Just sharing my thoughts on the matter.
02-15-2011 02:44 AM
I do not agree with you. I never said or wrote that the first reply was not correct and I even wrote I understand that and have no problems with that.
The problem is that Norton says the site is safe and contains no phishing and this indicates that Safe Web is completely wrong of course, nonsense, invented on the spot and a blunder of the first order. No test, don't draw any conclusions whatsoever!
02-15-2011 03:50 AM
The Hulk didn't mention, that the phishing site was a test.
On Pcwebplus.nl (a dutch forum for computer and mallware problems) was a discussion that NIS could catch all phishingsites.
I didn't agree....
So I've build a phishingsite and have send a few volunteers a phishing mail.
The phishing website was online for only 15 minutes, in order to protect my domain. There was no way that NIS or any other IS could recognize the website, because the online time was to short.
The story of safeweb is a bit sloppy, but even if Norton had reviewed my domain. It would had given the safe sign....
If you have any questions don't hesitate to contact me.

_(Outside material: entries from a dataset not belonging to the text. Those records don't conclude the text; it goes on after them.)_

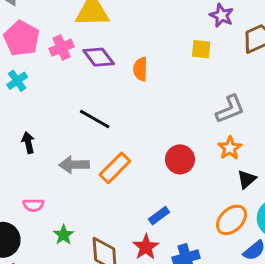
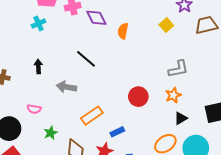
yellow square: (201, 49) -> (166, 25), turned 32
orange rectangle: (115, 168) -> (92, 116), moved

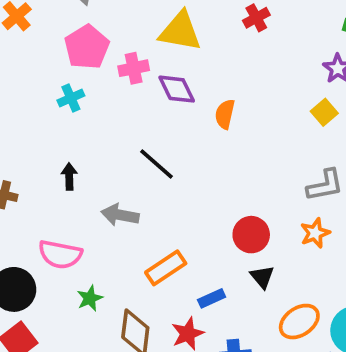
yellow square: (166, 25) -> (324, 112), moved
pink semicircle: (34, 109) -> (60, 254), size x1.6
black triangle: (181, 118) -> (262, 277), moved, turned -40

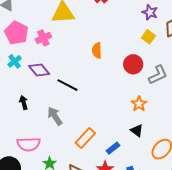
purple diamond: (177, 89) -> (39, 70), moved
gray arrow: (120, 215) -> (55, 116), turned 60
orange star: (315, 233) -> (139, 104), moved
red circle: (251, 235) -> (133, 64), moved

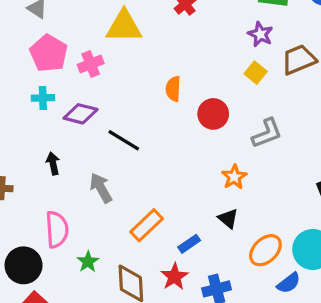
cyan cross: (15, 61) -> (43, 98), turned 32
red circle: (133, 64) -> (213, 114), moved
purple diamond: (39, 70) -> (81, 114), turned -40
pink semicircle: (29, 144) -> (57, 229), turned -95

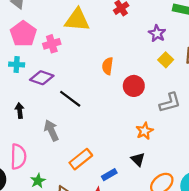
purple star: (260, 34) -> (157, 33), moved

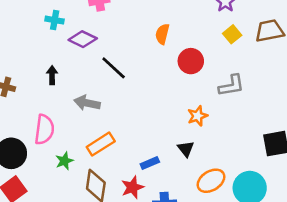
gray arrow: (51, 130) -> (87, 103), turned -60
orange rectangle: (81, 159) -> (101, 144), moved

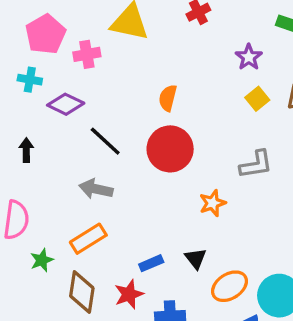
red circle: (191, 61) -> (170, 149), moved, size x1.4
gray arrow: (87, 103) -> (96, 189), moved
black triangle: (186, 149) -> (196, 258), moved

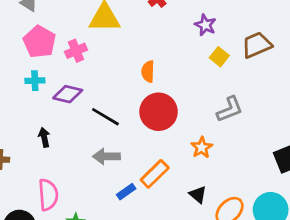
orange rectangle: (88, 239) -> (155, 174), moved
blue rectangle: (151, 263) -> (126, 192), moved

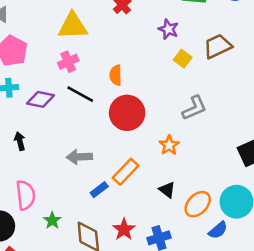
pink cross: (76, 51) -> (68, 62), moved
black line: (105, 117) -> (80, 94), moved

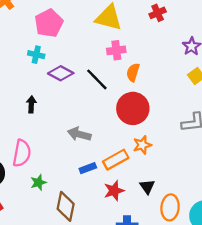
pink cross: (68, 62) -> (116, 50), moved
orange star: (169, 145) -> (142, 145), moved
orange ellipse: (198, 204) -> (170, 207), turned -55
red star: (124, 229) -> (114, 191), moved

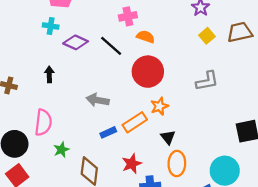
orange semicircle: (133, 72) -> (146, 37), turned 96
black triangle: (147, 187) -> (168, 137), moved
red star: (114, 191) -> (132, 164), moved
orange ellipse: (170, 207) -> (177, 164), moved

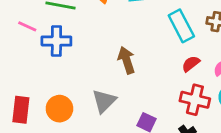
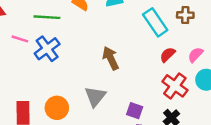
blue cross: (56, 41) -> (47, 49), turned -30
red cross: (195, 100) -> (175, 86), turned 30

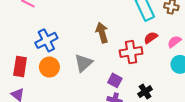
blue cross: (47, 49) -> (46, 40), moved
red cross: (175, 86) -> (131, 52), moved, turned 35

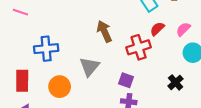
blue cross: (46, 40) -> (46, 49), turned 30
orange circle: (49, 67) -> (60, 87), moved
black cross: (145, 92) -> (176, 82), moved

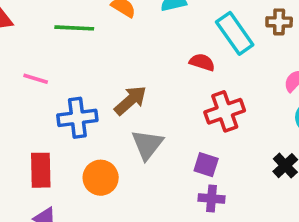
pink line: (20, 12) -> (36, 79), moved
red semicircle: (157, 29) -> (202, 62), moved, turned 63
brown arrow: (104, 31) -> (130, 100), moved, turned 75

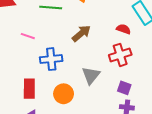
brown arrow: (130, 100) -> (81, 33), moved
red cross: (225, 111) -> (120, 55), moved

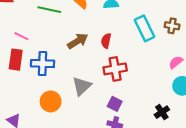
red semicircle: (124, 29) -> (106, 41), moved, turned -104
red rectangle: (29, 89) -> (16, 60), moved

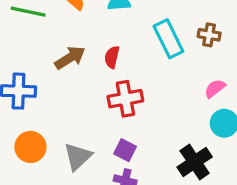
gray triangle: (82, 86) -> (78, 157), moved
black cross: (162, 112) -> (195, 162), size x1.5

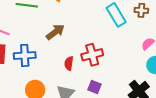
red semicircle: (112, 57) -> (69, 63), moved

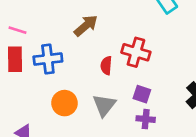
red cross: (92, 55) -> (136, 52), turned 35

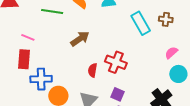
blue cross: (48, 59) -> (41, 79), moved

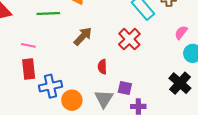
red cross: (116, 62) -> (129, 39), moved, turned 35
purple square: (117, 94) -> (125, 88), moved

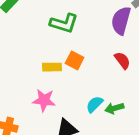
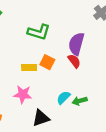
purple semicircle: (121, 21) -> (76, 44), moved
red semicircle: (122, 60) -> (74, 61), moved

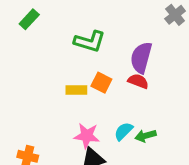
red semicircle: (74, 61) -> (138, 81), turned -32
pink star: (23, 94) -> (87, 136), moved

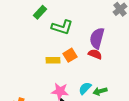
green rectangle: (29, 19) -> (40, 12), moved
orange square: (101, 83) -> (70, 55), turned 32

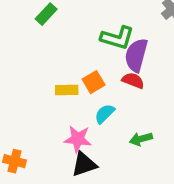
green L-shape: (62, 27) -> (117, 38), moved
cyan semicircle: (85, 88) -> (105, 114), moved

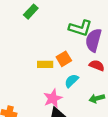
red semicircle: (133, 80) -> (97, 65), moved
pink star: (78, 139) -> (53, 98), turned -30

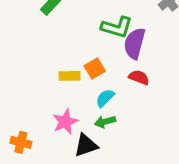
pink star: (53, 98) -> (65, 122), moved
green arrow: (97, 98) -> (105, 122), moved

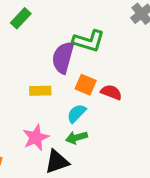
purple semicircle: (135, 43) -> (63, 58), moved
orange square: (95, 69) -> (86, 85), moved, turned -36

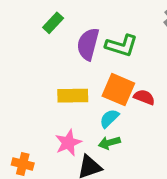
purple semicircle: (63, 58) -> (88, 44), moved
orange square: (86, 85) -> (118, 90), size x1.5
yellow rectangle: (40, 91) -> (73, 96), size x1.4

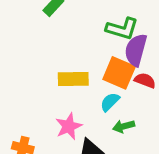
purple semicircle: (88, 44) -> (136, 50), moved
green arrow: (109, 143) -> (124, 126), moved

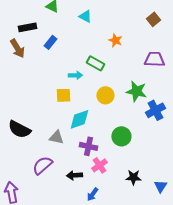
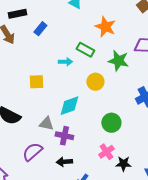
orange star: (115, 40) -> (105, 27), size x1.5
green star: (136, 91) -> (118, 61), moved
yellow square: (63, 95) -> (36, 82), moved
purple cross: (88, 146) -> (64, 136), moved
pink cross: (99, 165) -> (106, 152), moved

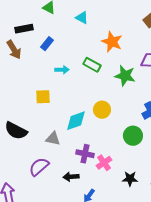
cyan arrow: (65, 62) -> (62, 70), moved
yellow circle: (95, 82) -> (102, 110), moved
green circle: (111, 123) -> (133, 136), moved
purple cross: (64, 136) -> (85, 154), moved
pink cross: (106, 152) -> (104, 163), moved

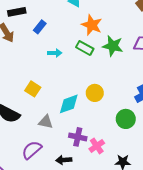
orange star: (112, 42) -> (92, 25), moved
green star: (125, 76) -> (113, 46), moved
yellow square: (43, 97) -> (33, 89), moved, turned 35

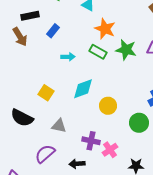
yellow circle: (95, 93) -> (108, 106), moved
cyan diamond: (69, 104) -> (83, 89), moved

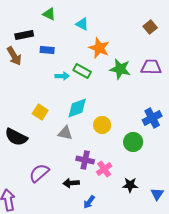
blue rectangle: (53, 31) -> (47, 50), turned 56
green rectangle: (98, 52) -> (82, 71), moved
gray triangle: (59, 126) -> (65, 133), moved

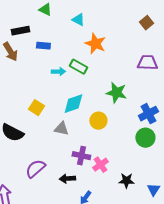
green star: (120, 69) -> (116, 93), moved
green circle: (133, 142) -> (145, 138), moved

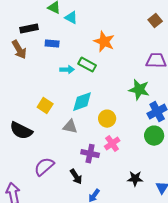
cyan triangle: (78, 20) -> (71, 18), moved
green star: (116, 93) -> (139, 90), moved
pink cross: (100, 165) -> (112, 144), moved
black arrow: (67, 179) -> (76, 177), turned -119

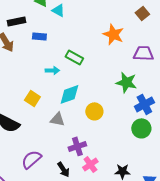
orange star: (104, 42) -> (113, 34), moved
cyan arrow: (67, 70) -> (52, 70), moved
pink cross: (112, 144) -> (90, 164), moved
purple cross: (90, 154) -> (77, 146), turned -30

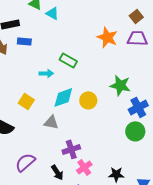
blue rectangle: (39, 36) -> (24, 41), moved
purple trapezoid: (143, 53) -> (137, 38), moved
yellow circle: (94, 111) -> (88, 100), moved

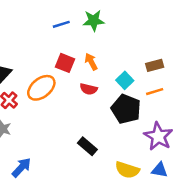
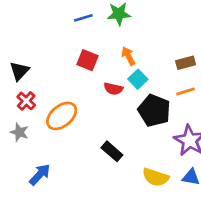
orange arrow: (91, 62) -> (128, 56), moved
cyan square: (125, 80) -> (138, 79), moved
orange ellipse: (41, 88) -> (62, 116), moved

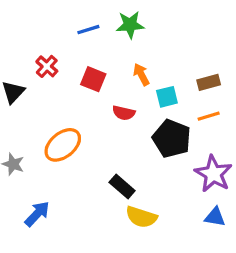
cyan square: (138, 79) -> (167, 97), moved, turned 30
red cross: (26, 101) -> (47, 66), moved
yellow semicircle: (156, 177) -> (141, 217), moved

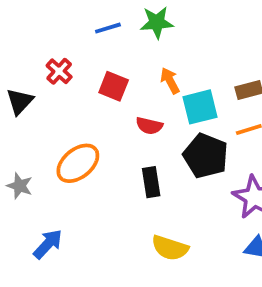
cyan square: (167, 97) -> (200, 107), size x1.4
black rectangle: (122, 187) -> (151, 182), moved, turned 40

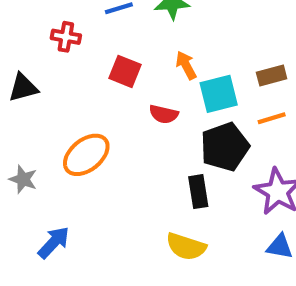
red cross: (59, 71) -> (66, 37), moved, turned -32
black triangle: (20, 101) -> (23, 88), turned 32
black pentagon: (206, 156) -> (225, 147), turned 30
black rectangle: (151, 182) -> (198, 192), moved

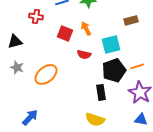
orange arrow: (186, 65) -> (86, 28), moved
brown rectangle: (272, 75) -> (131, 20), moved
orange line: (272, 118) -> (137, 66), moved
gray star: (23, 179) -> (17, 67), moved

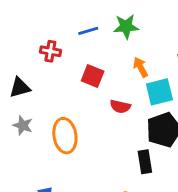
orange arrow: (86, 28) -> (141, 67), moved
orange ellipse: (46, 74) -> (65, 136), turned -60

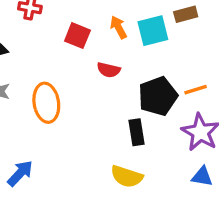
orange arrow: (141, 67) -> (118, 27), moved
cyan square: (159, 92) -> (153, 31), moved

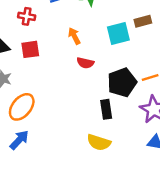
orange arrow: (118, 27) -> (74, 36), moved
red square: (77, 36) -> (30, 49), moved, turned -30
orange ellipse: (46, 103) -> (22, 107), moved, turned 48

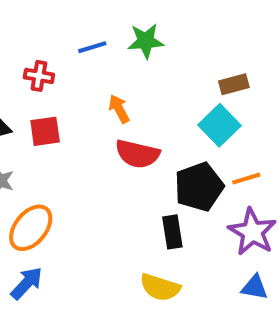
cyan square: (118, 33) -> (220, 125), moved, turned -30
red semicircle: (85, 63) -> (137, 154), size x1.5

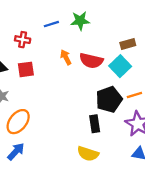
red semicircle: (137, 154) -> (91, 61), moved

02-15-2011 05:21 AM - edited 02-15-2011 05:22 AM
Norton Safe Web fails miserably
It was a test but the results are obvious. It could easily happen in practice. Even worse, it's practice!
02-15-2011 09:44 AM
I do not agree with you. I never said or wrote that the first reply was not correct [ ... ]
Gosh, someone hacked your first reply then because it begins with:
<< Wrong answer, because that is not the problem! I understand you and the problems you explain. Why don't you try to understand the real problem and why do you not listen to me! >>
which apart from anything else is rude and condescending to someone trying to deal with your complaint.
02-15-2011 09:55 AM - edited 02-15-2011 09:59 AM
Thank you for the clarification, Lord-Vladimir. In one sense, The_Hulk is correct that it does not matter that this was a test, because what you did was essentially what most phishing sites do - pop up online for a short amount of time and then disappear. Most detections of phishing sites are based on reported instances that are compiled into shared lists by anti-phishing organizations. The phishing sites just do not stay up long enough to be visited and tested in a systematic way. Norton and Internet Explorer use heuristics to try to spot unknown phishing attacks, but of course the rules to convict cannot be overly strict, or the number of false positives at legitimate sites would be a serious problem.
I think the issue that The_Hulk raises is that Norton declares "This site is safe" to mean only that no phishing has been detected. To my mind this means no reports of phishing have been logged for the site by any of the organizations that track such things, and heuristics has not seen anything suspicious enough to warrant a conviction. However, I am sure that many people, like The_Hulk, feel that "This site is safe" would imply some sort of guarantee that the site, which may have only been up for 15 minutes, has been fully analyzed and studied.
I do think that by declaring "This site is safe" Norton suggests an absolute determination has been made, when in fact, the way phishing sites operate and are detected, nothing can be stated with such certainty. So The_Hulk's criticism of Norton's Antiphishing detection misses the mark, but his point that the wording of the site rating information could mislead people into believing a phishing site is actually safe has a lot of validity.
02-15-2011 10:29 AM
Thank you very much SendOfJive. You're the only one who understands the real issue. The whole point is that you must never give a conclusion or outcome when the site is not tested. Never write in that screen 'Site is safe', 'No phishing detected'. It isn't wright, it's wrong, you don't know, it's fantasy, fiction etc. etc.
When people read 'Site is safe', they automatically think, okay, it's safe, there is no danger.